Estimated reading time — 2 minutes
I sat on my balcony, preparing to smoke the last cigarette of the night. It was late and my bones themselves were tired. As I snuffed out the cigarette and stood with a stretch, a noise caught my attention. It was so faint that I immediately brushed it off as the wind and continued on to bed, the noise already out of my mind.
The next morning, I returned to the balcony for more cigarettes and coffee. I watched the world wake up with me, the cars churning through the intersection like ants, the birds making their endless racket, the shadows growing steadily shorter. As I watched and listened, I heard the noise again. For a moment, I thought it was the wind, since I could see the palm fronds moving across the road. Squinting and looking down at nothing in particular, I tilted my head to try to hear it better. It wasn’t just the wind. There was a voice.
I tried to brush it off again, and continued about my day, returning to the balcony once in a while for another cigarette. I found myself squinting and tilting my head each time, the world around me forgotten in favour of this whispering wind. I couldn’t understand what it was saying. It was a like voice on the television in a room down the hall, stifled by three or four walls between us. No matter how much the noise around me died down, it was still so quiet.
I had another cup of coffee along with my lunch, another cigarette to smoke and that damned wind to keep my company as I sat on this damned balcony. I felt strange. I felt almost as though I weren’t myself, as if I were an actor in a screenplay of my life. I instinctively knew my lines and every move I had to make. I began to fear that voice in the wind.

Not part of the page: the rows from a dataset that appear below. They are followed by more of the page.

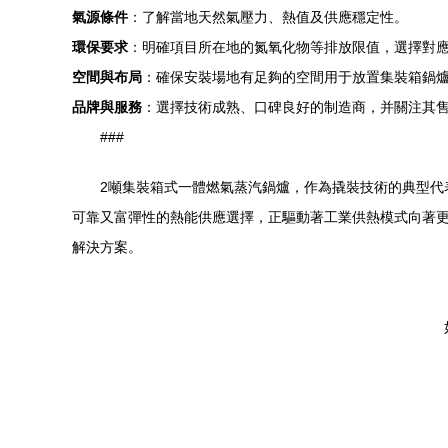
氣源條件
：了解當地天然氣壓力、熱值及供應穩定性。
環保要求
：明確項目所在地的氮氧化物等排放限值，選擇對
空間與布局
：確保安裝場地有足夠的空間用于放置集裝箱鍋
品牌與服務
：選擇技術成熟、口碑良好的制造商，并關注其
###
2噸集裝箱式一體燃氣蒸汽鍋爐，作為撬裝技術的典型
可靠又富彈性的熱能供應選擇，正驅動著工業供熱模式向著
解決方案。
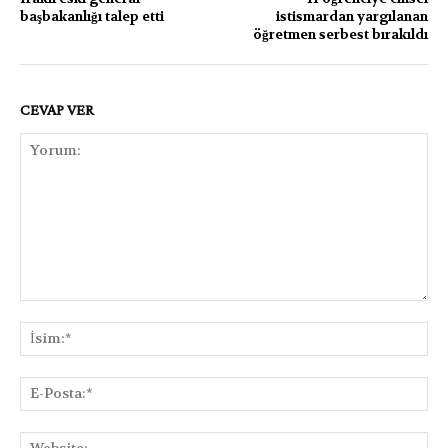
başbakanlığı talep etti
istismardan yargılanan
öğretmen serbest bırakıldı
CEVAP VER
Yorum:
İsi
E-
Pos
Web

Dinner. I still sat on the balcony as I ate. I didn’t want to eat, I just knew I should. I wasn’t even sure what I was eating, but I still ate it out of necessity. I lit my cigarette and listened intently. I would hear what this voice said. I must hear this voice. For an hour, I sat still, allowing my cigarette to burn down to my knuckles. I didn’t move as I felt it sear my flesh. I would hear this voice. I would hear this voice and it would tell me its secret.

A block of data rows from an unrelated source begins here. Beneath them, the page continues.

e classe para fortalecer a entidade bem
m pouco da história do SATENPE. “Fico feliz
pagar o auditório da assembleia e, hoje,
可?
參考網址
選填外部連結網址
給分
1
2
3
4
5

I nodded off. I wasn’t aware how long I had slept, but the sky was dark and the streetlights lit. As I awoke, I had an idea. I would pretend to continue sleeping. I would lull it into the open. The crick in my neck bothered me only slightly as I waited for the wind to tell me what I so desperately wanted to know.
From the corner of my eye, I saw the moon rising high in the sky when I finally heard the voice again. It was clearer. No longer three or four rooms away, it was just on the other side of the wall.
I could hear it! I could hear the words!
My internal celebration was cut short, however when I finally heard the secret the wind had been keeping from me.
“The anti-psychotics appear to be working, doctor.”